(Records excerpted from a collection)
BEGIN
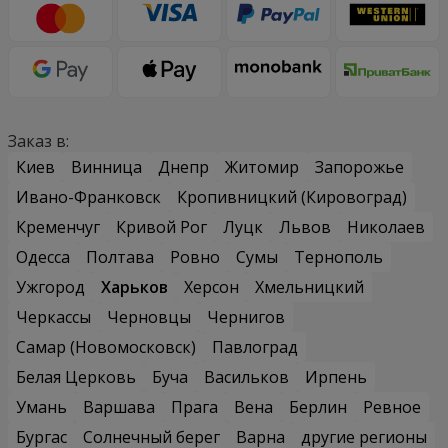
Заказ в:
Киев
Винница
Днепр
Житомир
Запорожье
Ивано-Франковск
Кропивницкий (Кировоград)
Кременчуг
Кривой Рог
Луцк
Львов
Николаев
Одесса
Полтава
Ровно
Сумы
Тернополь
Ужгород
Харьков
Херсон
Хмельницкий
Черкассы
Черновцы
Чернигов
Самар (Новомосковск)
Павлоград
Белая Церковь
Буча
Васильков
Ирпень
Умань
Варшава
Прага
Вена
Берлин
Ревное
Бургас
Солнечный берег
Варна
другие регионы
END
**YOUR OBJECTIVE:** Output the lines above in full and exactly as given, omitting any pictures.

**WRITTEN RESPONSE:**
Заказ в:
Киев
Винница
Днепр
Житомир
Запорожье
Ивано-Франковск
Кропивницкий (Кировоград)
Кременчуг
Кривой Рог
Луцк
Львов
Николаев
Одесса
Полтава
Ровно
Сумы
Тернополь
Ужгород
Харьков
Херсон
Хмельницкий
Черкассы
Черновцы
Чернигов
Самар (Новомосковск)
Павлоград
Белая Церковь
Буча
Васильков
Ирпень
Умань
Варшава
Прага
Вена
Берлин
Ревное
Бургас
Солнечный берег
Варна
другие регионы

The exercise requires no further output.